Purpose: Congenital cataract is a fundamental cause of blindness throughout the world. A large multi-generational family in northern China was investigated to determine the genetic cause of a progressive autosomal dominant congenital cataract.
Methods: Slit-lamp photography was conducted to provide definite data for cataract diagnosis. A genome wide scan, linkage analysis, and haplotype analysis were performed to shield the linkage region on the chromosome. BFSP2 was investigated by direct sequencing and detection of fluorescent labeled polymerase chain reaction (PCR) products.

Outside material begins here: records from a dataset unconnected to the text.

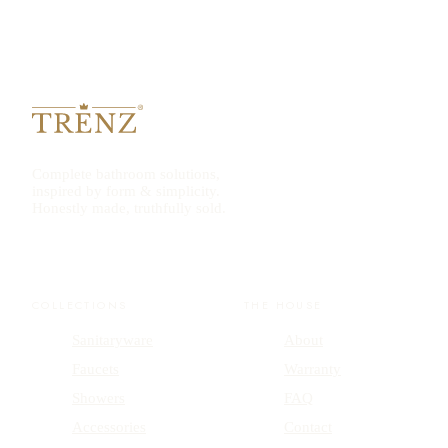
Complete bathroom solutions,
inspired by form & simplicity.
Honestly made, truthfully sold.
COLLECTIONS
THE HOUSE
Sanitaryware
About
Faucets
Warranty
Showers
FAQ
Accessories
Contact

Results: Two-point linkage analysis mapped this autosomal dominant congenital cataract (ADCC) locus to D3S1292 in 3q22.1 with a LOD score Zmax=3.99 (theta=0.00). Haplotype analysis located the cosegregating region between marker D3S1551 and D3S3617. In this region, BFSP2 is a powerful candidate gene. Direct sequencing identified the cosegregating E233del mutation in exon 3 of BFSP2. This mutation was not detected in 100 unrelated controls.
Conclusions: The E233del mutation in BFSP2 is the cause of the cataract phenotype in this pedigree. The progressive phenotype has provided more evidence for the heterogeneity of congenital cataract caused by BFSP2 mutations and for the important role BFSP2 plays in cataract formation.